• _What you have to do_: How many lines of the entries below include the word "Satino"? Answer with the number alone.

━━ Excerpted records

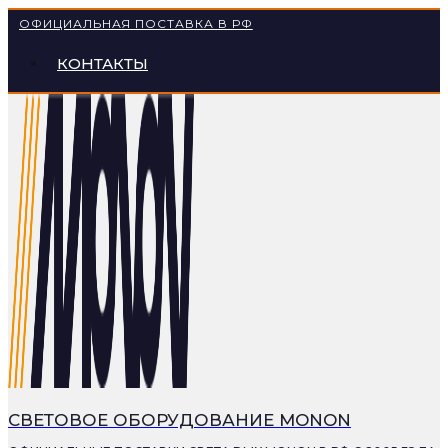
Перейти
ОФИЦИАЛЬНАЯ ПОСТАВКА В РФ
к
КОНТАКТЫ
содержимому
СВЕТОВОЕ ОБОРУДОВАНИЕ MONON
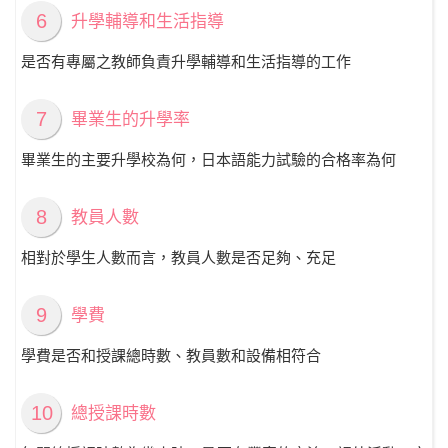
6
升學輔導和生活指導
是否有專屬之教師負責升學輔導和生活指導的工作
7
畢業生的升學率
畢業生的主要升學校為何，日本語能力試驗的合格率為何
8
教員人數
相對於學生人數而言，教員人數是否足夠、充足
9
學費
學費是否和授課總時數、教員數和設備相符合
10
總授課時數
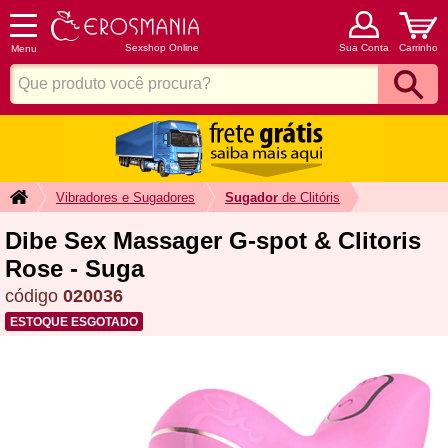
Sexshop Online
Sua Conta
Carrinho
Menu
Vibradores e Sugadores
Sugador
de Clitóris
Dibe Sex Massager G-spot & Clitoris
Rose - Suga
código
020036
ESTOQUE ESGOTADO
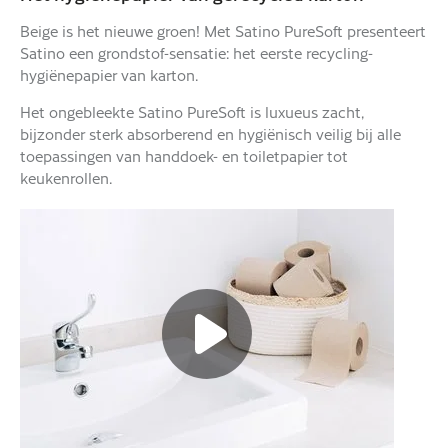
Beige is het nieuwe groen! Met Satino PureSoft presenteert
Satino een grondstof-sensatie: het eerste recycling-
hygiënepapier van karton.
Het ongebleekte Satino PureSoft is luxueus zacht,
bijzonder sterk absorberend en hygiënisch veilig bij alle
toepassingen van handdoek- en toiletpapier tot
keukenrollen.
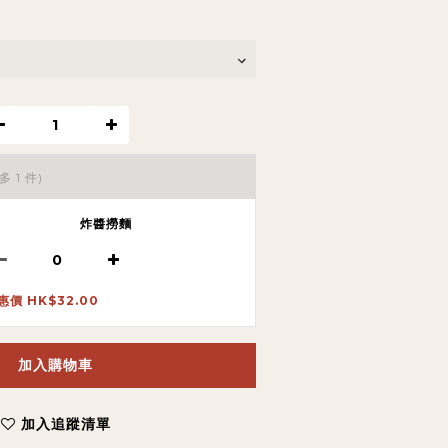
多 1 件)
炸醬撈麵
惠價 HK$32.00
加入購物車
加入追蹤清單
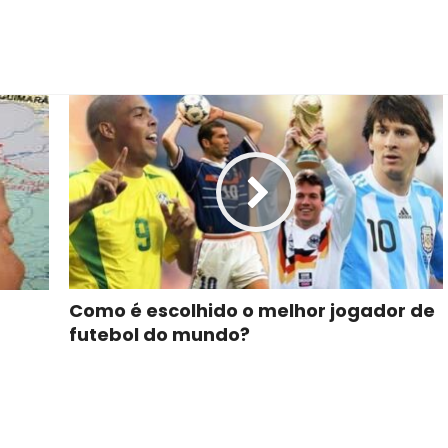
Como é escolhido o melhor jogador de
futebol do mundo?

━━━━

• _Problem solution_: 3